A formal hearing must be held before a child can be expelled. If the hearing is for conduct for which the principal can impose a long-term suspension, a formal hearing should also be held. Before the hearing the student and his/her parent or guardian should be notified of the time, date, location, and reasons for the hearing. They should also be notified of all the rights they have at the hearing.

In some cases, the principal may believe that the student is a threat to school property, school employees, or other students. In this case, the student may be temporarily suspended before the formal hearing.

What Rights Do Students Have?

Students have special legal rights when it comes to hearings and expulsions, such as: A Written Notice of Charges. The principal must give the student a written explanation of why the student is in trouble. This includes a notice of the exact provision of law or school discipline code that the school believes the student violated. The notice must be in the primary language of the student's parent or guardian.

A Written Notice of the Hearing. The principal must give the student a letter stating the time, date, and place of the hearing. This notice also must be in the primary language of the student's parent or guardian.

The Right to Bring a Representative. A student can have a lawyer or advocate present during the hearing. If the student or his family is trying to locate an attorney to help work on the case, the student can ask for the hearing to be postponed until a later date. The Right to Bring Witnesses and Evidence. An accused student has the right to have people attend the hearing who can help the student's case or bring evidence to prove the student's case.

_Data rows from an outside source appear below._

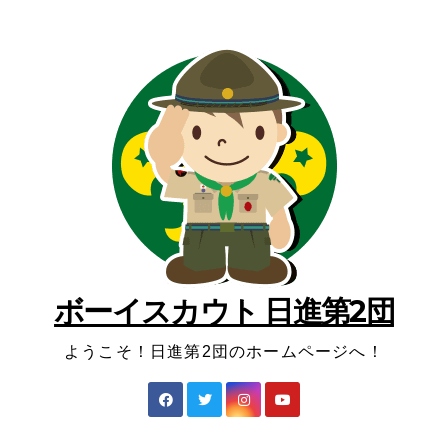
コ
ン
テ
ン
ツ
へ
ス
キ
ッ
プ
ボーイスカウト 日進第2団
ようこそ！日進第2団のホームページへ！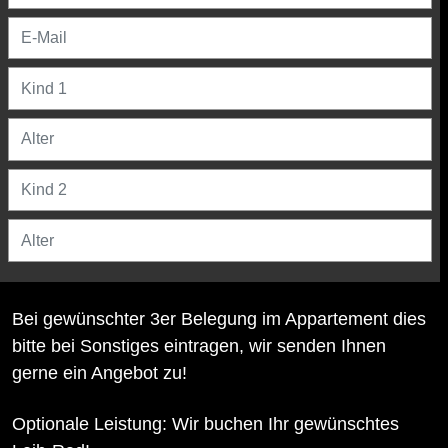
Bei gewünschter 3er Belegung im Appartement dies
bitte bei Sonstiges eintragen, wir senden Ihnen
gerne ein Angebot zu!
Optionale Leistung: Wir buchen Ihr gewünschtes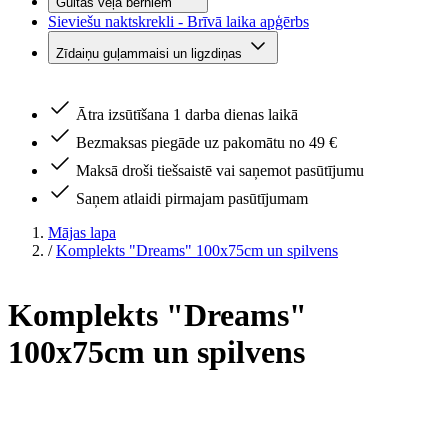
Gultas veļa bērniem
Sieviešu naktskrekli - Brīvā laika apģērbs
Zīdaiņu guļammaisi un ligzdiņas
Ātra izsūtīšana 1 darba dienas laikā
Bezmaksas piegāde uz pakomātu no 49 €
Maksā droši tiešsaistē vai saņemot pasūtījumu
Saņem atlaidi pirmajam pasūtījumam
Mājas lapa
/
Komplekts "Dreams" 100x75cm un spilvens
Komplekts "Dreams"
100x75cm un spilvens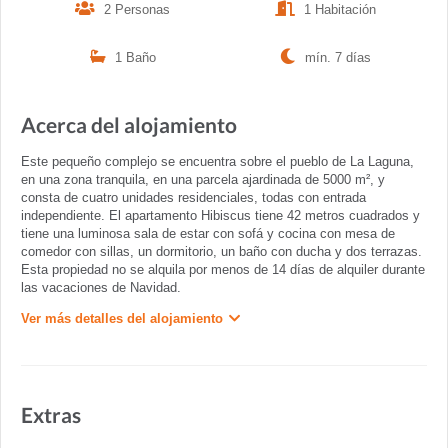
2 Personas
1 Habitación
1 Baño
mín. 7 días
Acerca del alojamiento
Este pequeño complejo se encuentra sobre el pueblo de La Laguna,
en una zona tranquila, en una parcela ajardinada de 5000 m², y
consta de cuatro unidades residenciales, todas con entrada
independiente. El apartamento Hibiscus tiene 42 metros cuadrados y
tiene una luminosa sala de estar con sofá y cocina con mesa de
comedor con sillas, un dormitorio, un baño con ducha y dos terrazas.
Esta propiedad no se alquila por menos de 14 días de alquiler durante
las vacaciones de Navidad.
Ver más detalles del alojamiento
Extras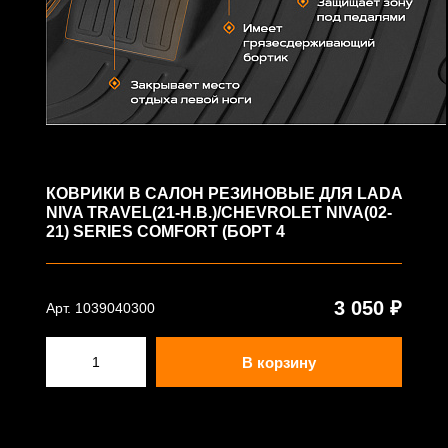
КОВРИКИ В САЛОН РЕЗИНОВЫЕ ДЛЯ LADA
NIVA TRAVEL(21-Н.В.)/CHEVROLET NIVA(02-
21) SERIES COMFORT (БОРТ 4
3 050 ₽
Арт. 1039040300
В корзину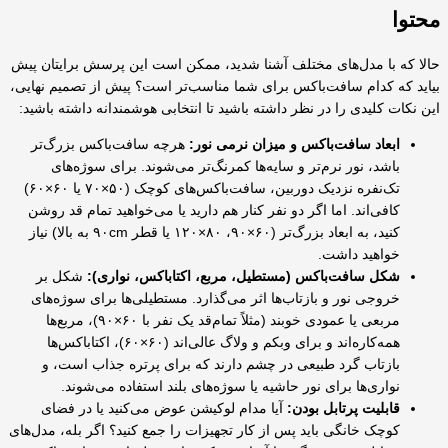
محتوا
حالا که با مدل‌های مختلف آشنا شدید، ممکن است این پرسش برایتان پیش
بیاید که کدام سافت‌باکس برای شما مناسب‌تر است؟ پیش از تصمیم نهایی،
این نکات کلیدی را در نظر داشته باشید تا انتخابی هوشمندانه داشته باشید:
ابعاد سافت‌باکس و میزان نرمی نور:
هرچه سافت‌باکس بزرگ‌تر
باشد، نور نرم‌تر و سایه‌ها کمرنگ‌تر می‌شوند. برای سوژه‌های
تک‌نفره نزدیک دوربین، سافت‌باکس‌های کوچک (۵۰×۷۰ یا ۶۰×۶۰)
کافی‌اند. اما اگر دو نفر کنار هم دارید یا می‌خواهید تمام قد روشن
کنید، به ابعاد بزرگ‌تر (۶۰×۹۰، ۸۰×۱۲۰ یا قطر ۹۰cm به بالا) نیاز
خواهید داشت.
شکل سافت‌باکس (مستطیل، مربع، اکتاباکس، نواری):
شکل بر
خروجی نور و بازتاب‌ها اثر می‌گذارد. مستطیلی‌ها برای سوژه‌های
مربعی یا عمودی خوبند (مثلاً تمام‌قد یک نفر با ۶۰×۹۰)، مربع‌ها
همه‌کاره‌اند و برای وبکم و ولاگ عالی‌اند (۶۰×۶۰)، اکتاباکس‌ها
بازتاب گرد طبیعی در چشم دارند که برای پرتره جذاب است، و
نواری‌ها برای نور حاشیه یا سوژه‌های بلند استفاده می‌شوند.
قابلیت پرتابل بودن:
آیا مدام لوکیشن عوض می‌کنید یا در فضای
کوچک خانگی باید پس از کار تجهیزات را جمع کنید؟ اگر بله، مدل‌های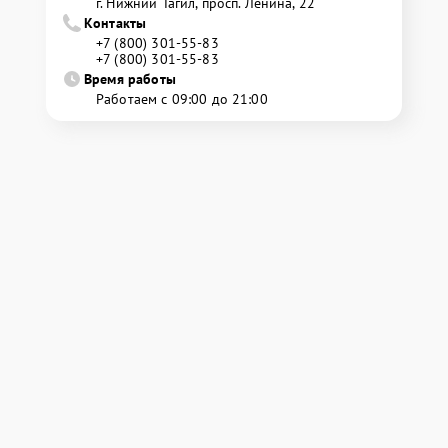
г. Нижний Тагил, просп. Ленина, 22
Контакты
+7 (800) 301-55-83
+7 (800) 301-55-83
Время работы
Работаем с 09:00 до 21:00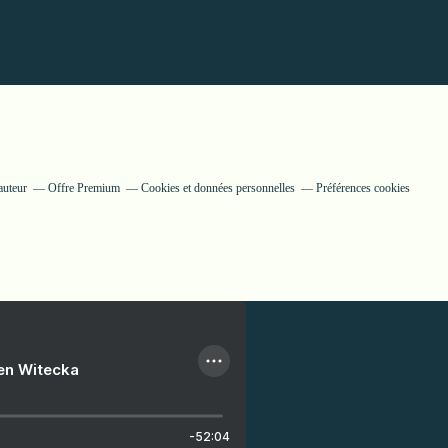
auteur
Offre Premium
Cookies et données personnelles
Préférences cookies
ien Witecka
-52:04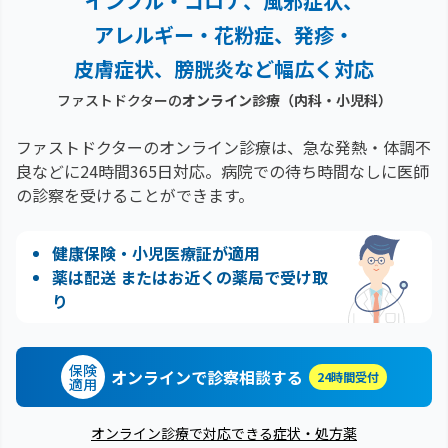
インフル・コロナ、風邪症状、
アレルギー・花粉症、
発疹・
皮膚症状、膀胱炎など幅広く対応
ファストドクターの
オンライン診療（内科・小児科）
ファストドクターのオンライン診療は、急な発熱・体調不
良などに24時間365日対応。
病院での待ち時間なしに医師
の診察を受けることができます。
健康保険・小児医療証が適用
薬は配送 またはお近くの薬局で受け取
り
保険
オンラインで診察相談する
24時間受付
適用
オンライン診療で対応できる症状・処方薬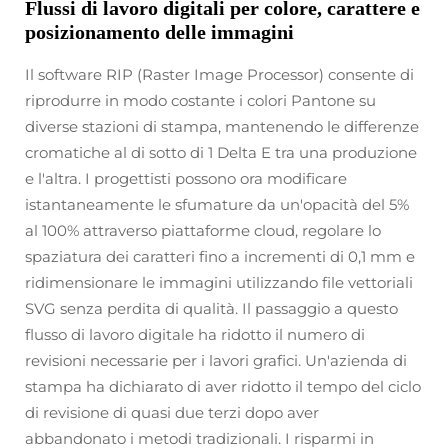
Flussi di lavoro digitali per colore, carattere e
posizionamento delle immagini
Il software RIP (Raster Image Processor) consente di
riprodurre in modo costante i colori Pantone su
diverse stazioni di stampa, mantenendo le differenze
cromatiche al di sotto di 1 Delta E tra una produzione
e l'altra. I progettisti possono ora modificare
istantaneamente le sfumature da un'opacità del 5%
al 100% attraverso piattaforme cloud, regolare lo
spaziatura dei caratteri fino a incrementi di 0,1 mm e
ridimensionare le immagini utilizzando file vettoriali
SVG senza perdita di qualità. Il passaggio a questo
flusso di lavoro digitale ha ridotto il numero di
revisioni necessarie per i lavori grafici. Un'azienda di
stampa ha dichiarato di aver ridotto il tempo del ciclo
di revisione di quasi due terzi dopo aver
abbandonato i metodi tradizionali. I risparmi in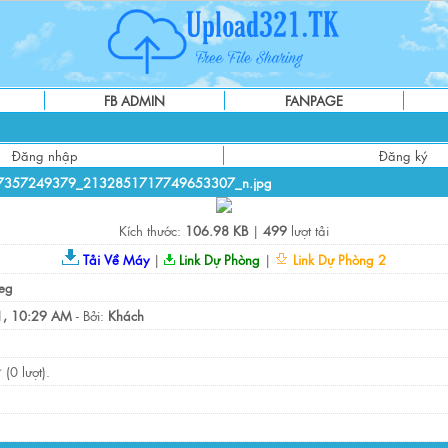
FB ADMIN
FANPAGE
Đăng nhập
Đăng ký
7357249379_2132851717749653307_n.jpg
Kích thước:
106.98 KB
|
499
lượt tải
Tải Về Máy
|
Link Dự Phòng
|
Link Dự Phòng 2
eg
, 10:29 AM
- Bởi:
Khách
(0 lượt).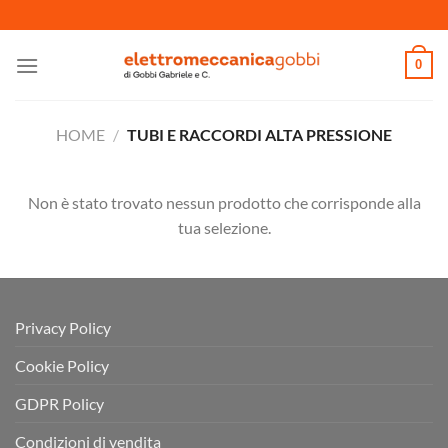
Salta
ai
contenuti
0
HOME
/
TUBI E RACCORDI ALTA PRESSIONE
Non è stato trovato nessun prodotto che corrisponde alla
tua selezione.
Privacy Policy
Cookie Policy
GDPR Policy
Condizioni di vendita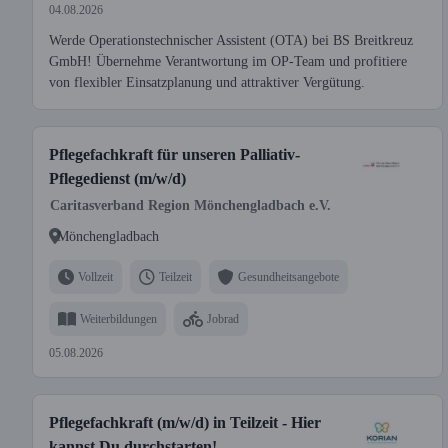
04.08.2026
Werde Operationstechnischer Assistent (OTA) bei BS Breitkreuz
GmbH! Übernehme Verantwortung im OP-Team und profitiere
von flexibler Einsatzplanung und attraktiver Vergütung.
Pflegefachkraft für unseren Palliativ-
Pflegedienst (m/w/d)
Caritasverband Region Mönchengladbach e.V.
Mönchengladbach
Vollzeit
Teilzeit
Gesundheitsangebote
Weiterbildungen
Jobrad
05.08.2026
Pflegefachkraft (m/w/d) in Teilzeit - Hier
kannst Du durchstarten!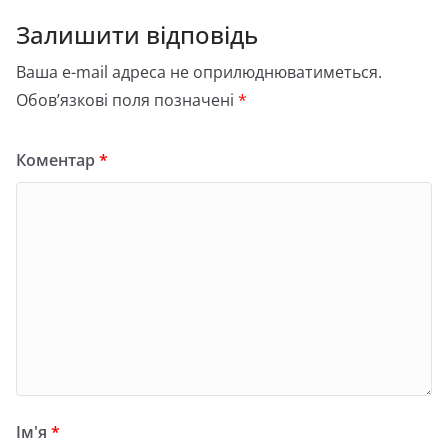
Залишити відповідь
Ваша e-mail адреса не оприлюднюватиметься.
Обов’язкові поля позначені
*
Коментар
*
Ім'я
*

Access. A student can look at the school's evidence against them and a student can look at their own school record. The student should make a written request for all the evidence the school intends to present and a list of all the witnesses that the school intends to call against the student. Sometimes schools have rules against calling other students as witnesses for fear that the charged student may retaliate. The Right to an Impartial Decisionmaker. The student has a right to have his or her case judged by someone who is impartial. The law allows the principal to make the decision, but if the student is charged with assaulting the principal, or if the principal is a witness against the student, the student should ask for another person to substitute for the principal.

The Right to a Record of the Hearing. The student has a right to have the hearing tape recorded or recorded in some other way. Always ask for a copy of the tape.

A Written Decision. A student should get a copy of the principal's decision to suspend or expel the student, explaining why the decision was made. This written notice should be in a student's native language. The notice of suspension or expulsion should indicate how long the student must stay out of school. Right to Appeal to the Superintendent. A student has the right to appeal the decision of the principal to the superintendent. The student has ten days to tell the superintendent that he or she wants to appeal. The superintendent will hold another hearing about the matter. The student has the same rights at the superintendent's hearing as he or she did at the principal's hearing. The superintendent may consider other suspensions and disciplinary incidents that the student may have had.

If a student is facing an expulsion hearing, or other formal hearing, we highly recommend that the student try to locate and attorney or advocate to be present at the hearing. Often the attorney can work with the school district to try to resolve the case without having to permanently expel the student from the Massachusetts public schools.